30 minutes after that: I began to relax a lot more as the poison entered the motor control functions of my brain and it began more effort to walk, dance, goof-off than it did to lay on my carpet.
I did notice that my cieling remarkably looks like an intrique mural. Then again by this time everything was wavy and completely nonstationary.
Ever been to a house of mirrors? Yeah. For everything that I was looking at, it distorted very fluidly from concave to convex, continuosly and uncontrolably.
2 hours later: I found myself suddenly attempting to 'swim' in my hard-wood flooring of my lobby with all my friends laughing. Apparently I had been hysterical. I have a pool... But liquid surrounding me 'felt' like a worse idea than trying to DIVE into hard-wood flooring.

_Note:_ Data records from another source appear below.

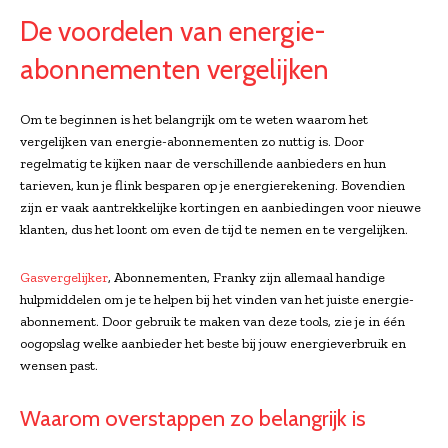
De voordelen van energie-
abonnementen vergelijken
Om te beginnen is het belangrijk om te weten waarom het
vergelijken van energie-abonnementen zo nuttig is. Door
regelmatig te kijken naar de verschillende aanbieders en hun
tarieven, kun je flink besparen op je energierekening. Bovendien
zijn er vaak aantrekkelijke kortingen en aanbiedingen voor nieuwe
klanten, dus het loont om even de tijd te nemen en te vergelijken.
Gasvergelijker
, Abonnementen, Franky zijn allemaal handige
hulpmiddelen om je te helpen bij het vinden van het juiste energie-
abonnement. Door gebruik te maken van deze tools, zie je in één
oogopslag welke aanbieder het beste bij jouw energieverbruik en
wensen past.
Waarom overstappen zo belangrijk is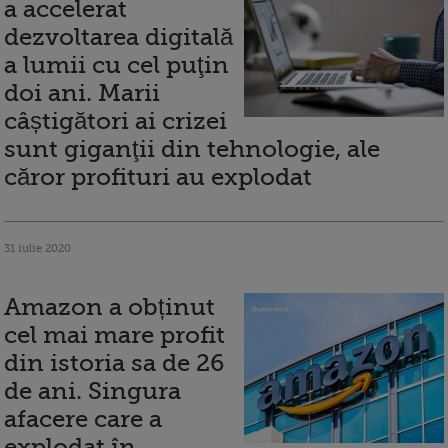
a accelerat
dezvoltarea digitală
a lumii cu cel puţin
doi ani. Marii
câștigători ai crizei
sunt giganţii din tehnologie, ale
căror profituri au explodat
31 iulie 2020
Amazon a obținut
cel mai mare profit
din istoria sa de 26
de ani. Singura
afacere care a
explodat în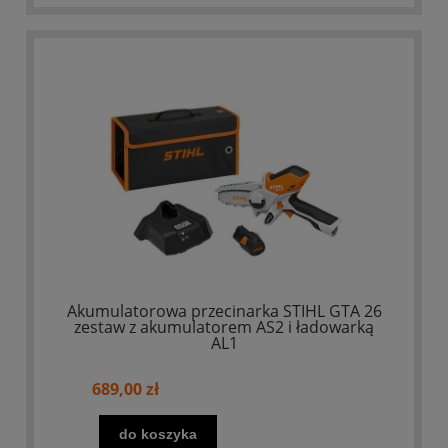
Akumulatorowa przecinarka STIHL GTA 26
zestaw z akumulatorem AS2 i ładowarką
AL1
689,00 zł
do koszyka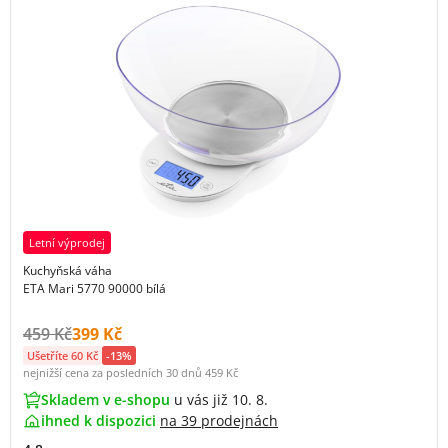
Letní výprodej
Kuchyňská váha
ETA Mari 5770 90000 bílá
Původní cena s DPH:
Cena s DPH:
459 Kč
399 Kč
Ušetříte 60 Kč
-13%
nejnižší cena za posledních 30 dnů
459 Kč
Skladem v e-shopu
u vás již 10. 8.
ihned k dispozici
na
39 prodejnách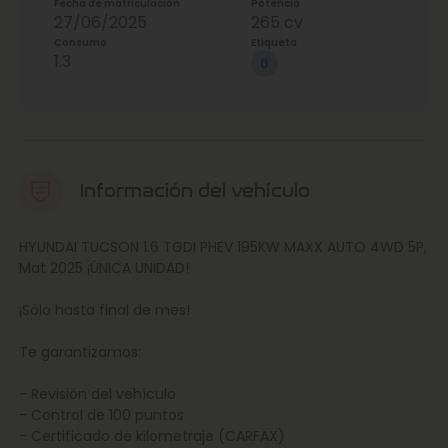
Fecha de matriculación
Potencia
27/06/2025
265 cv
Consumo
Etiqueta
1.3
Información del vehículo
HYUNDAI TUCSON 1.6 TGDI PHEV 195KW MAXX AUTO 4WD 5P,
Mat 2025 ¡ÚNICA UNIDAD!
¡Sólo hasta final de mes!
Te garantizamos:
- Revisión del vehículo
- Control de 100 puntos
- Certificado de kilometraje (CARFAX)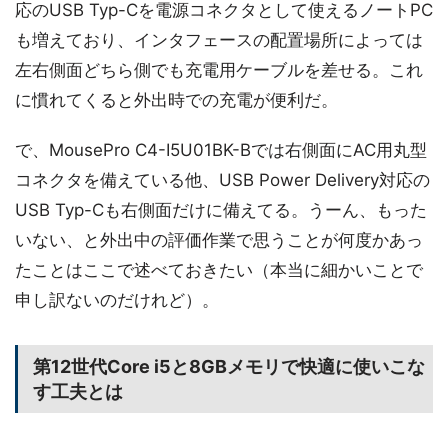
応のUSB Typ-Cを電源コネクタとして使えるノートPC
も増えており、インタフェースの配置場所によっては
左右側面どちら側でも充電用ケーブルを差せる。これ
に慣れてくると外出時での充電が便利だ。
で、MousePro C4-I5U01BK-Bでは右側面にAC用丸型
コネクタを備えている他、USB Power Delivery対応の
USB Typ-Cも右側面だけに備えてる。うーん、もった
いない、と外出中の評価作業で思うことが何度かあっ
たことはここで述べておきたい（本当に細かいことで
申し訳ないのだけれど）。
第12世代Core i5と8GBメモリで快適に使いこな
す工夫とは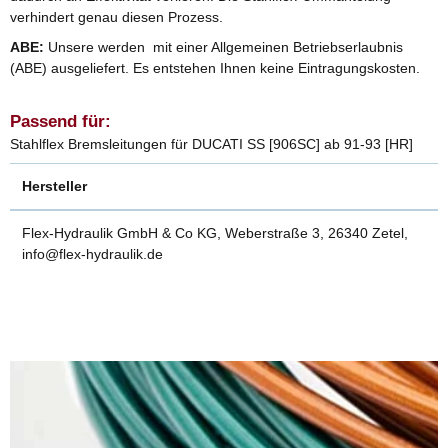
verhindert genau diesen Prozess.
ABE:
Unsere werden mit einer Allgemeinen Betriebserlaubnis
(ABE) ausgeliefert. Es entstehen Ihnen keine Eintragungskosten.
Passend für:
Stahlflex Bremsleitungen für DUCATI SS [906SC] ab 91-93 [HR]
Hersteller
Flex-Hydraulik GmbH & Co KG, Weberstraße 3, 26340 Zetel,
info@flex-hydraulik.de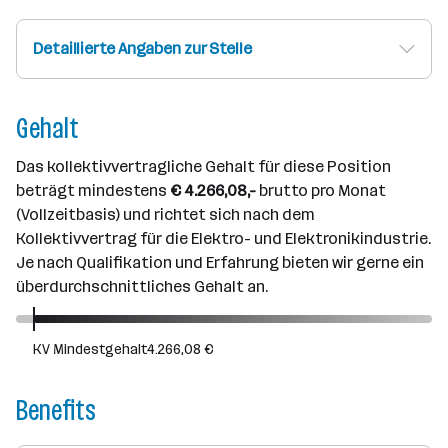
Detaillierte Angaben zur Stelle
Gehalt
Das kollektivvertragliche Gehalt für diese Position
beträgt mindestens
€ 4.266,08,-
brutto pro Monat
(Vollzeitbasis) und richtet sich nach dem
Kollektivvertrag für die Elektro- und Elektronikindustrie.
Je nach Qualifikation und Erfahrung bieten wir gerne ein
überdurchschnittliches Gehalt an.
KV Mindestgehalt
4.266,08 €
Benefits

1 hour later: Sanity seemed to return for a moment.. I knew it wouldn,t last, and I realized I was moderatly hungry, although common sense was still out the window, I decided to fix myself another plate of shrooms to snack on... WITH MUSTARD! I sat down and watched cartoons and ate probably another 18 caps. By this time, the poison had not only impaired my general judgement and motor functions, it had also crept into my auditory senses. Voices warped and echoed for no reason.
I spent the next 3 hours contemplating 'what it would be like to not be...' RIVETTING SHIT!!!
Following immediatly by an innability to speak for 30 minutes. I had to relearn the alphabet and then slowly increase my IQ, which was now equivalet to a crisp pop-tart, back to normal.
Low-and-behold ... I'm hungry again... I ate some more shrooms. A handful of 8. Why? I don't know.
It's morning now... And I figured it'd dangerous to be completely incoherent and psychotic outside, so I stayed inside listened to a blend of heavy house and trance, playing with glowsticks.
Pondering the relation of space and subspace, and how black holes suck shit up (like women and my bank account), I bored myself to sleep.
I dreamt of my house, silent hill style. I dreamt of 500lb angry penguins attacking my school. I dreamt of gallons of blood spewing from my light-socket. I dreamt of some sick and twisted shit only to be able to be described as '***ked up'.
I came down off this trip that evening... Cuz I got hungry again and made spaghetti's with raw mushrooms ontop for lunch.
The rest I dried and sold.
I must have consumed almost 100 caps in a span of 2 days.
Note: There are holes in this story... Gaps, for I have blank spaces inbetween certain events... Kinda like blacking out and finding yourself doing something odd.